You are viewing a plain text version of this content. The canonical link for it is here.
Posted to commits@annotator.apache.org by ge...@apache.org on 2020/10/17 14:42:58 UTC

[incubator-annotator] 02/02: Handle code points that cross chunks

This is an automated email from the ASF dual-hosted git repository.

gerben pushed a commit to branch import-dom-seek
in repository https://gitbox.apache.org/repos/asf/incubator-annotator.git

commit 79dd711f45a3ffc7f6db003d23b02c68777c0bac
Author: Gerben <ge...@treora.com>
AuthorDate: Sat Oct 17 16:41:11 2020 +0200

    Handle code points that cross chunks
    
    Not actually needed in our scenario, but fun to implement correctly.
---
 packages/dom/src/seek.ts | 32 ++++++++++++++++++++++++++++++--
 1 file changed, 30 insertions(+), 2 deletions(-)

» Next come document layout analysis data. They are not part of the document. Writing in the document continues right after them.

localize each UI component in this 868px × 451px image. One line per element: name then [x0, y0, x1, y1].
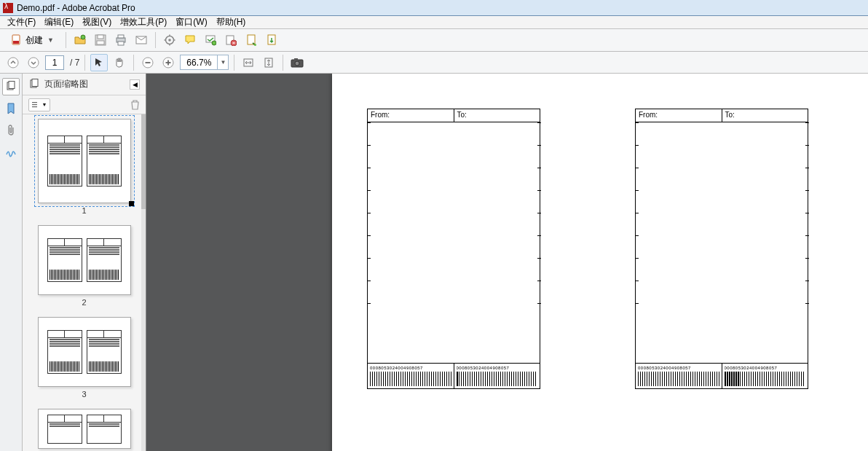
thumbnail-scrollbar[interactable]	[141, 114, 146, 451]
thumbnail-page-1[interactable]: 1	[28, 119, 140, 215]
nav-toolbar: / 7 ▼	[0, 52, 868, 74]
menu-file[interactable]: 文件(F)	[3, 16, 40, 28]
thumbnail-number: 2	[28, 298, 140, 307]
barcode-text: 0008053024004908057	[370, 366, 451, 371]
tab-page-thumbnails[interactable]	[2, 78, 20, 95]
create-button[interactable]: 创建 ▼	[4, 31, 60, 49]
chevron-down-icon[interactable]: ▼	[217, 55, 228, 69]
from-label: From:	[636, 109, 722, 122]
prev-page-button[interactable]	[4, 54, 22, 71]
thumbnail-options-button[interactable]: ▼	[28, 98, 50, 111]
svg-rect-39	[32, 102, 37, 103]
barcode	[638, 372, 719, 386]
pdf-page: From: To: 0008053024004908057 0008053024…	[332, 74, 868, 451]
zoom-in-button[interactable]	[159, 54, 177, 71]
svg-rect-38	[32, 79, 38, 86]
zoom-out-button[interactable]	[139, 54, 157, 71]
svg-point-11	[168, 39, 171, 42]
thumbnail-number: 3	[28, 390, 140, 399]
document-viewport[interactable]: From: To: 0008053024004908057 0008053024…	[146, 74, 868, 451]
save-button[interactable]	[92, 31, 109, 49]
zoom-combo[interactable]: ▼	[180, 55, 229, 70]
separator	[66, 32, 66, 48]
delete-page-button[interactable]	[130, 100, 140, 110]
export-word-button[interactable]	[242, 31, 260, 49]
separator	[155, 32, 156, 48]
separator	[133, 55, 134, 71]
menu-edit[interactable]: 编辑(E)	[40, 16, 78, 28]
fit-page-button[interactable]	[260, 54, 277, 71]
next-page-button[interactable]	[25, 54, 42, 71]
svg-rect-4	[98, 35, 103, 39]
separator	[234, 55, 234, 71]
zoom-input[interactable]	[181, 55, 217, 69]
menu-help[interactable]: 帮助(H)	[212, 16, 250, 28]
thumbnail-page-3[interactable]: 3	[28, 317, 140, 399]
settings-button[interactable]	[161, 31, 178, 49]
window-title: Demo.pdf - Adobe Acrobat Pro	[17, 3, 135, 13]
separator	[84, 55, 85, 71]
export-button[interactable]	[263, 31, 280, 49]
barcode-text: 0008053024004908057	[725, 366, 806, 371]
shipping-label-right: From: To: 0008053024004908057 0008053024…	[635, 109, 808, 389]
thumbnail-page-2[interactable]: 2	[28, 225, 140, 307]
svg-rect-34	[294, 58, 298, 60]
to-label: To:	[454, 109, 540, 122]
open-button[interactable]	[71, 31, 89, 49]
collapse-panel-button[interactable]: ◀	[130, 79, 140, 90]
content-area: 页面缩略图 ◀ ▼ 1	[0, 74, 868, 451]
barcode	[725, 372, 806, 386]
chevron-down-icon: ▼	[47, 36, 54, 44]
thumbnail-list[interactable]: 1 2 3	[23, 114, 146, 451]
svg-rect-7	[118, 35, 124, 38]
page-total-label: / 7	[70, 58, 79, 68]
share-button[interactable]	[202, 31, 219, 49]
svg-rect-41	[32, 106, 37, 107]
svg-point-17	[212, 41, 216, 45]
select-tool-button[interactable]	[90, 54, 108, 71]
tab-attachments[interactable]	[2, 122, 20, 139]
svg-rect-8	[118, 42, 124, 45]
svg-point-24	[28, 58, 39, 68]
shipping-label-left: From: To: 0008053024004908057 0008053024…	[367, 109, 540, 389]
create-label: 创建	[25, 34, 43, 47]
thumbnail-panel: 页面缩略图 ◀ ▼ 1	[23, 74, 146, 451]
barcode	[370, 372, 451, 386]
thumbnail-panel-header: 页面缩略图 ◀	[23, 74, 146, 95]
snapshot-button[interactable]	[288, 54, 306, 71]
barcode-text: 0008053024004908057	[457, 366, 538, 371]
svg-point-23	[8, 58, 18, 68]
barcode-text: 0008053024004908057	[638, 366, 719, 371]
create-pdf-icon	[11, 34, 23, 46]
fit-width-button[interactable]	[240, 54, 257, 71]
tab-signatures[interactable]	[2, 144, 20, 161]
from-label: From:	[368, 109, 454, 122]
app-icon	[3, 3, 13, 13]
tab-bookmarks[interactable]	[2, 100, 20, 117]
hand-tool-button[interactable]	[111, 54, 128, 71]
to-label: To:	[722, 109, 808, 122]
barcode	[457, 372, 538, 386]
email-button[interactable]	[133, 31, 150, 49]
page-number-input[interactable]	[45, 55, 64, 70]
pages-icon	[28, 79, 40, 90]
cancel-button[interactable]	[222, 31, 240, 49]
svg-rect-36	[9, 82, 15, 89]
thumbnail-page-4[interactable]	[28, 409, 140, 449]
svg-point-33	[295, 61, 299, 66]
thumbnail-number: 1	[28, 206, 140, 215]
svg-rect-1	[13, 41, 19, 44]
menu-plugins[interactable]: 增效工具(P)	[116, 16, 171, 28]
svg-point-2	[81, 35, 85, 39]
svg-rect-5	[97, 41, 104, 44]
svg-point-21	[254, 44, 256, 46]
window-titlebar: Demo.pdf - Adobe Acrobat Pro	[0, 0, 868, 16]
svg-rect-40	[32, 104, 37, 105]
separator	[283, 55, 283, 71]
menu-bar: 文件(F) 编辑(E) 视图(V) 增效工具(P) 窗口(W) 帮助(H)	[0, 16, 868, 29]
menu-window[interactable]: 窗口(W)	[171, 16, 211, 28]
menu-view[interactable]: 视图(V)	[78, 16, 116, 28]
print-button[interactable]	[112, 31, 130, 49]
comment-button[interactable]	[181, 31, 199, 49]
main-toolbar: 创建 ▼	[0, 29, 868, 52]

diff --git a/packages/dom/src/seek.ts b/packages/dom/src/seek.ts
index fc2af9a..732ab8e 100644
--- a/packages/dom/src/seek.ts
+++ b/packages/dom/src/seek.ts
@@ -202,22 +202,40 @@ class _CharSeeker implements Seeker<string[]> {
     let result: string[] = [];
 
     if (this.position < target) {
+      let unpairedSurrogate = '';
       while (this.position < target) {
-        characters = [...this.raw.read(1, true)];
+        let s = unpairedSurrogate + this.raw.read(1, true);
+        if (endsWithinCharacter(s)) {
+          unpairedSurrogate = s.slice(-1); // consider this half-character part of the next string.
+          s = s.slice(0,-1);
+        } else {
+          unpairedSurrogate = '';
+        }
+        characters = [...s];
         this.position += characters.length;
         if (read) result = result.concat(characters);
       }
+      if (unpairedSurrogate) this.raw.seekBy(-1); // align with the last complete character.
       if (!roundUp) {
         const overshootInCodePoints = this.position - target;
         const overshootInCodeUnits = characters.slice(overshootInCodePoints).join('').length;
         this.raw.seekBy(-overshootInCodeUnits);
       }
     } else {
+      let unpairedSurrogate = '';
       while (this.position > target) {
-        characters = [...this.raw.read(-1, true)];
+        let s = this.raw.read(-1, true) + unpairedSurrogate;
+        if (startsWithinCharacter(s)) {
+          unpairedSurrogate = s[0];
+          s = s.slice(1);
+        } else {
+          unpairedSurrogate = '';
+        }
+        characters = [...s];
         this.position -= characters.length;
         if (read) result = characters.concat(result);
       }
+      if (unpairedSurrogate) this.raw.seekBy(1);
       if (!roundUp) {
         const overshootInCodePoints = target - this.position;
         const overshootInCodeUnits = characters.slice(0, overshootInCodePoints).join('').length;
@@ -244,3 +262,13 @@ export class CharSeeker extends _CharSeeker implements Seeker<string[]>, Boundar
 function isText(node: Node): node is Text {
   return node.nodeType === Node.TEXT_NODE;
 }
+
+function endsWithinCharacter(s: string) {
+  const codeUnit = s.charCodeAt(s.length - 1);
+  return (0xD800 <= codeUnit && codeUnit <= 0xDBFF)
+}
+
+function startsWithinCharacter(s: string) {
+  const codeUnit = s.charCodeAt(0);
+  return (0xDC00 <= codeUnit && codeUnit <= 0xDFFF)
+}